*Requirement*:
Pull every line that includes the word "ネットワーク" out of the data below and copy it.

============================================================

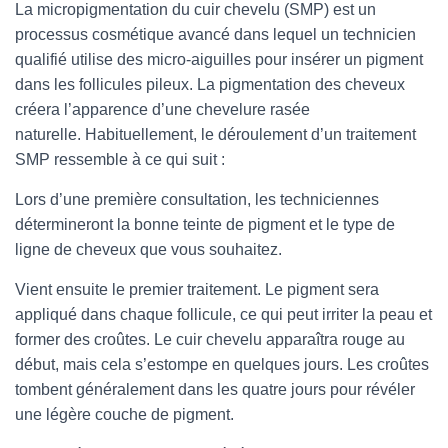
La micropigmentation du cuir chevelu (SMP) est un
processus cosmétique avancé dans lequel un technicien
qualifié utilise des micro-aiguilles pour insérer un pigment
dans les follicules pileux. La pigmentation des cheveux
créera l’apparence d’une chevelure rasée
naturelle. Habituellement, le déroulement d’un traitement
SMP ressemble à ce qui suit :
Lors d’une première consultation, les techniciennes
détermineront la bonne teinte de pigment et le type de
ligne de cheveux que vous souhaitez.
Vient ensuite le premier traitement. Le pigment sera
appliqué dans chaque follicule, ce qui peut irriter la peau et
former des croûtes. Le cuir chevelu apparaîtra rouge au
début, mais cela s’estompe en quelques jours. Les croûtes
tombent généralement dans les quatre jours pour révéler
une légère couche de pigment.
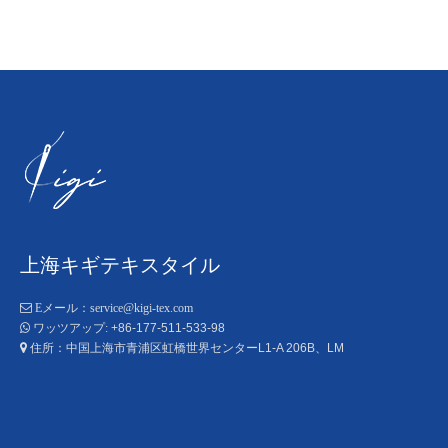
上海キギテキスタイル

Eメール：
service@kigi-tex.com
+86-177-511-533-98

ワッツアップ:
住所：中国上海市青浦区虹橋世界センターL1-A 206B、LM

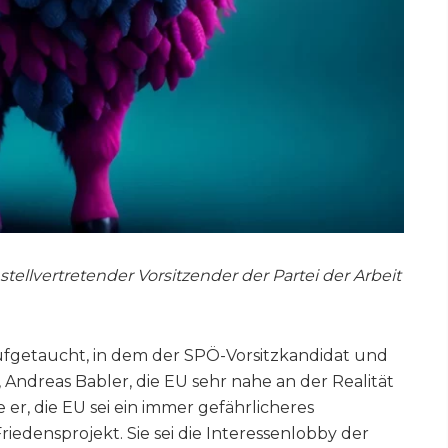
ellvertretender Vorsitzender der Partei der Arbeit
 aufgetaucht, in dem der SPÖ-Vorsitzkandidat und
 Andreas Babler, die EU sehr nahe an der Realität
 er, die EU sei ein immer gefährlicheres
riedensprojekt. Sie sei die Interessenlobby der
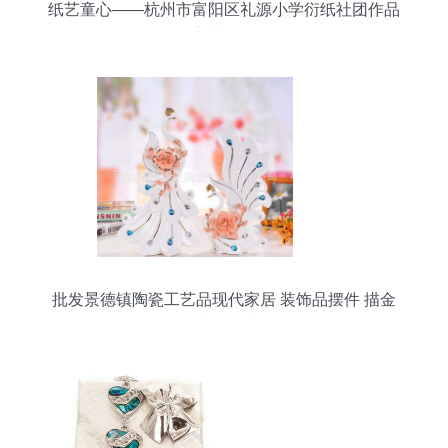
纸艺童心——杭州市富阳区礼源小学衍纸社团作品
集之装饰品篇
批发景德镇陶瓷工艺品现代家居 装饰品摆件 描金
情侣孔雀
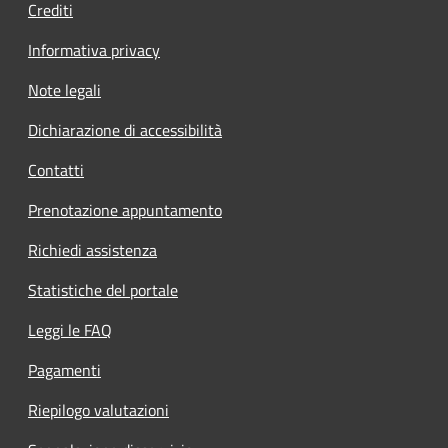
Crediti
Informativa privacy
Note legali
Dichiarazione di accessibilità
Contatti
Prenotazione appuntamento
Richiedi assistenza
Statistiche del portale
Leggi le FAQ
Pagamenti
Riepilogo valutazioni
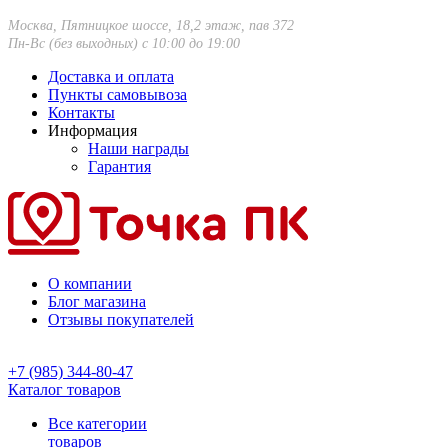
Москва, Пятницкое шоссе, 18,2 этаж, пав 372
Пн-Вс (без выходных) с 10:00 до 19:00
Доставка и оплата
Пункты самовывоза
Контакты
Информация
Наши награды
Гарантия
О компании
Блог магазина
Отзывы покупателей
+7 (985) 344-80-47
Каталог товаров
Все категории
товаров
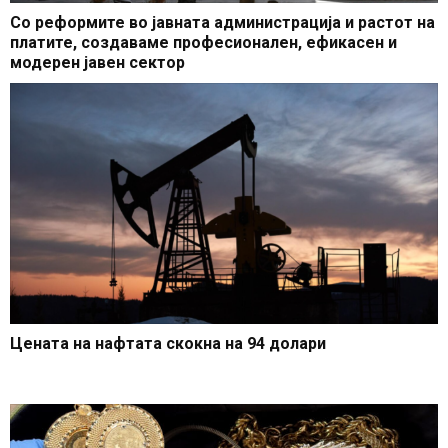
Со реформите во јавната администрација и растот на
платите, создаваме професионален, ефикасен и
модерен јавен сектор
Цената на нафтата скокна на 94 долари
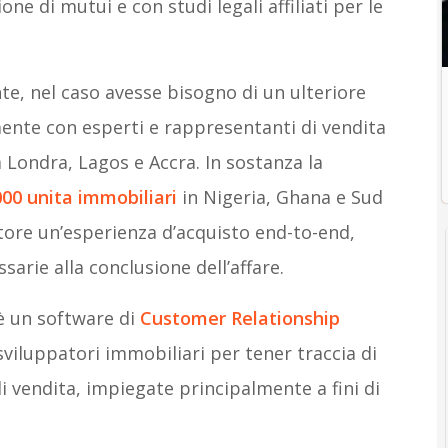
e di mutui e con studi legali affiliati per le
ente, nel caso avesse bisogno di un ulteriore
ente con esperti e rappresentanti di vendita
 a Londra, Lagos e Accra. In sostanza la
.000 unita immobiliari
in Nigeria, Ghana e Sud
tore un’esperienza d’acquisto end-to-end,
arie alla conclusione dell’affare.
 è un software di
Customer Relationship
sviluppatori immobiliari per tener traccia di
di vendita, impiegate principalmente a fini di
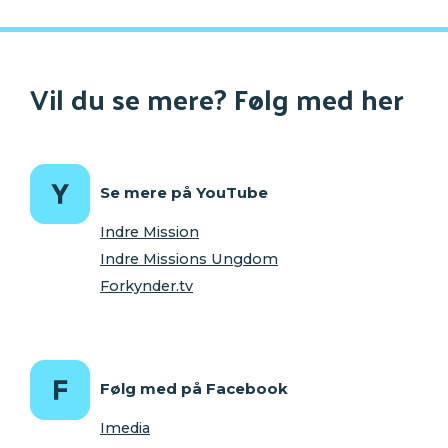
Vil du se mere? Følg med her
Se mere på YouTube
Indre Mission
Indre Missions Ungdom
Forkynder.tv
Følg med på Facebook
Imedia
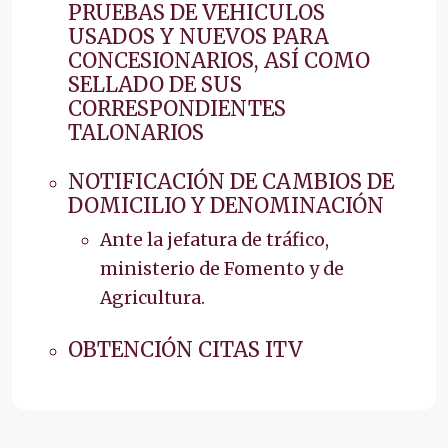
PRUEBAS DE VEHICULOS
USADOS Y NUEVOS PARA
CONCESIONARIOS, ASÍ COMO
SELLADO DE SUS
CORRESPONDIENTES
TALONARIOS
NOTIFICACIÓN DE CAMBIOS DE
DOMICILIO Y DENOMINACIÓN
Ante la jefatura de tráfico,
ministerio de Fomento y de
Agricultura.
OBTENCIÓN CITAS ITV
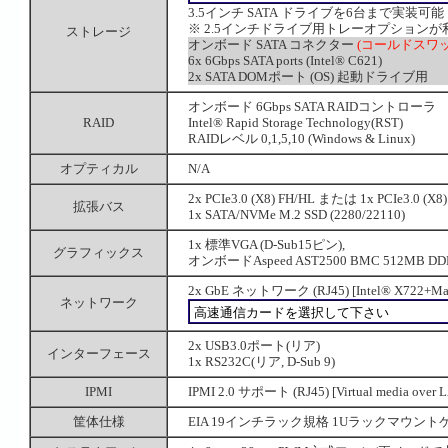
3.5インチ SATA ドライブを6台まで実装可能
※ 2.5インチドライブ用トレーオプション
ストレージ
オンボード SATA コネクター
(コールドスワッ
6x 6Gbps SATA ports (Intel® C621)
2x SATA DOMポート (OS) 起動ドライブ用
オンボード 6Gbps SATA RAIDコントローラ
RAID
Intel® Rapid Storage Technology(RST)
RAIDレベル 0,1,5,10 (Windows & Linux)
オプティカル
N/A
2x PCIe3.0 (X8) FH/HL または 1x PCIe3.0 (X8)
拡張バス
1x SATA/NVMe M.2 SSD (2280/22110)
1x 標準VGA (D-Sub15ピン),
グラフィックス
オンボードAspeed AST2500 BMC 512MB DD
2x GbE ネットワーク (RJ45) [Intel® X722+Mar
ネットワーク
2x USB3.0ポート(リア)
インターフェース
1x RS232C(リア, D-Sub 9)
IPMI
IPMI 2.0 サポート (RJ45) [Virtual media ov
筐体仕様
EIA 19インチラック規格 1Uラックマウントケース (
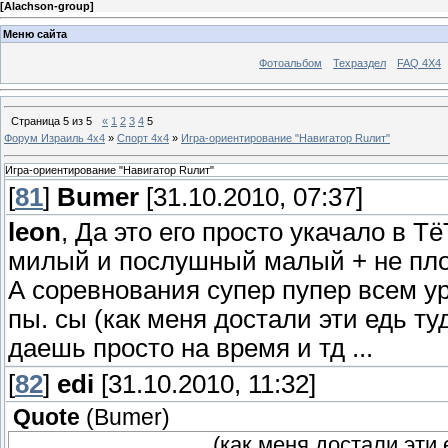
[
Alachson-group
]
Меню сайта
Фотоальбом
Техраздел
FAQ 4X4
Страница
5
из
5
«
1
2
3
4
5
Форум Израиль 4х4
»
Спорт 4х4
»
Игра-ориентирование "Навигатор Ruлит"
Игра-ориентирование "Навигатор Ruлит"
[
81
]
Bumer
[31.10.2010, 07:37]
leon
, Да это его просто укачало в Т
милый и послушный малый + не пло
А соревнования супер пупер всем у
пы. сы (как меня достали эти едь туд
даешь просто на время и тд ...
[
82
]
edi
[31.10.2010, 11:32]
Quote
(
Bumer
)
..................................(как меня доста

============================================================

*Solution to this problem*:
2x GbE ネットワーク (RJ45) [Intel® X722+Mar
ネットワーク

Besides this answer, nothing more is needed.